Joanna Koch


When Jenny’s good we go outside, but she’s been bad for days. Locked inside while Jenny cries, we wait. We watch.

We start with the obvious: in the closetand under the bed. Jenny says monsters don’t hide in probable spots, and besides, we don’t know if they’re monsters or not. They don’t bite us with their needle teeth. They don’t scratch us with their click clack claws. Whether craggy like tusks or petite like earwigs, the ones with horns don’t pinch. They watch.

We hunt. We’ve been a team from our first mouse-like mewling to our most recent squeals. They jump at us with flickering long fingers and fondle Jenny’s shadow, tickling without a touch. I smother her howls with my hands. Large hands silence us if they wake, hands that lock us up. Hands large enough to lock can punch.

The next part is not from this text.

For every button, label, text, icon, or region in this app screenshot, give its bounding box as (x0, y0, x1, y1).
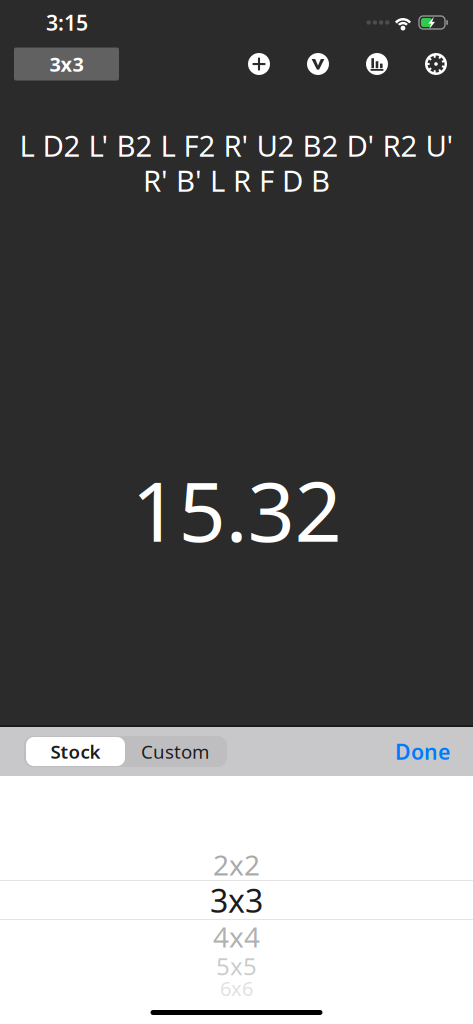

Our hands are small. We hunt as one. We don’t need nice things forced into us, things made of rubber and cellophane, synthetic doll hair, polyester war fatigues, resin molded body parts and dye-stamped foam alphabets. Things that taste of blue and pink and yellow. Colors crowd between us. Shapes split us apart.

We don’t need nice things. We have us.

Jenny cries. I crush her quiet. Hands large enough to punch can choke.

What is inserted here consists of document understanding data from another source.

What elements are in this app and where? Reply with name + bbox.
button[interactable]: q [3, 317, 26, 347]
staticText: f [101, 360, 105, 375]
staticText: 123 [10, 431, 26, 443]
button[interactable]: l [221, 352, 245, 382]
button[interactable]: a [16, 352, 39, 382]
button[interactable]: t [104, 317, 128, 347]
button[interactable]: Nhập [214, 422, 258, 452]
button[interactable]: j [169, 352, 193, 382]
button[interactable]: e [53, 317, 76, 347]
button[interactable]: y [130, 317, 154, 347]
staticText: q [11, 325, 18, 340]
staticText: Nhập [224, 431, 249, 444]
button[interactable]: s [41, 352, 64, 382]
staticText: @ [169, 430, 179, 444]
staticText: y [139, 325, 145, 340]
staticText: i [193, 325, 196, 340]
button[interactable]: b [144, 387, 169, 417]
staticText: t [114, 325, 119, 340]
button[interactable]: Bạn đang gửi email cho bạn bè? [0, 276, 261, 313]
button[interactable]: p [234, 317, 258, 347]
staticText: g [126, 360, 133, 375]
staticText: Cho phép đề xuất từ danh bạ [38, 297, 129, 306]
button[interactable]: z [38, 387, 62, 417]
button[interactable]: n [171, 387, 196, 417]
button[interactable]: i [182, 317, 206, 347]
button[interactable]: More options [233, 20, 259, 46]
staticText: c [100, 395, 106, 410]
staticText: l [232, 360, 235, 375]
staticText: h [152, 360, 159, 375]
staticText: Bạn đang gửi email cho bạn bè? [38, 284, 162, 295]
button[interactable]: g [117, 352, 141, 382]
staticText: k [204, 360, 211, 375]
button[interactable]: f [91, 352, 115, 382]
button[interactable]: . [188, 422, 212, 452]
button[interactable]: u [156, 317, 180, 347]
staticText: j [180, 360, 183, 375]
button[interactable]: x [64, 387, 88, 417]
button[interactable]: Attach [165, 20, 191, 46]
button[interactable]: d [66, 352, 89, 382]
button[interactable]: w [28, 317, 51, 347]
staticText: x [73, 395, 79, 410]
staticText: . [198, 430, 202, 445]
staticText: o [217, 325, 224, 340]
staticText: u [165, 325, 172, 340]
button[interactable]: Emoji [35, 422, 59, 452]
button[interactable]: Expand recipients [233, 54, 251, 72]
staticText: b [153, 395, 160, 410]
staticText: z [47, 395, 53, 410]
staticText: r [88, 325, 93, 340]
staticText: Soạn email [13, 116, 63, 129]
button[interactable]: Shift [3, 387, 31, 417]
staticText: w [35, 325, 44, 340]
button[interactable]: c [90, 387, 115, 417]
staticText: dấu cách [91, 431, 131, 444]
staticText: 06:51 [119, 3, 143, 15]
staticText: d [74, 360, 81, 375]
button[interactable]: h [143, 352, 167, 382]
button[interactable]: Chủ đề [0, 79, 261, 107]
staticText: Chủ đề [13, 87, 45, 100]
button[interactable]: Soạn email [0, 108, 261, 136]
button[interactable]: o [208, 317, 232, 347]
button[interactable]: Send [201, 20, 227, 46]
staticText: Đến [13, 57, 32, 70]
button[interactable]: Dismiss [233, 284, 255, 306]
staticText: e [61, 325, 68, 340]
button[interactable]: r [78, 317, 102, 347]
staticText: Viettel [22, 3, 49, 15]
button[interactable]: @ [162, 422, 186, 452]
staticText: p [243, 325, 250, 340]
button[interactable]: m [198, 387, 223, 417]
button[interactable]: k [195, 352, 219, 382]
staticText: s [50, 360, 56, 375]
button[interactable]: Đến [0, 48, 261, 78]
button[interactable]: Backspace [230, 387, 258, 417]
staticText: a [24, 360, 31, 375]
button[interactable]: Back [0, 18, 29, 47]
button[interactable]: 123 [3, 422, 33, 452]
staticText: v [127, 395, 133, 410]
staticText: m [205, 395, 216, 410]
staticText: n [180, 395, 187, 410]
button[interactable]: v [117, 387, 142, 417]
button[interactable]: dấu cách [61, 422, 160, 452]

We squelch the wails from our bellies with rhymes sung in whispers. We tap our knees and clap our palms so soft you’d think we’re ghosts. We listen for their titters as we chant. We titter with their whispers as we sing.

Jenny slips inside the mirror and says come and get me. I spy a shadow running loose in on threshold of my eye. A reflection takes flight with drenched black wings. An eyeball bulges and inflates, bigger and bigger until it pops like a bubble before I grab it. A snail slides up the mirror leaving shiny, slimy trails. They tarnish when I turn. Fingertips squeak a tattletale giggle on the glass. Jenny’s greasy fingerprints are tiny oval mazes. I’m too big to follow. I break the mirror like a monster forcing myself inside.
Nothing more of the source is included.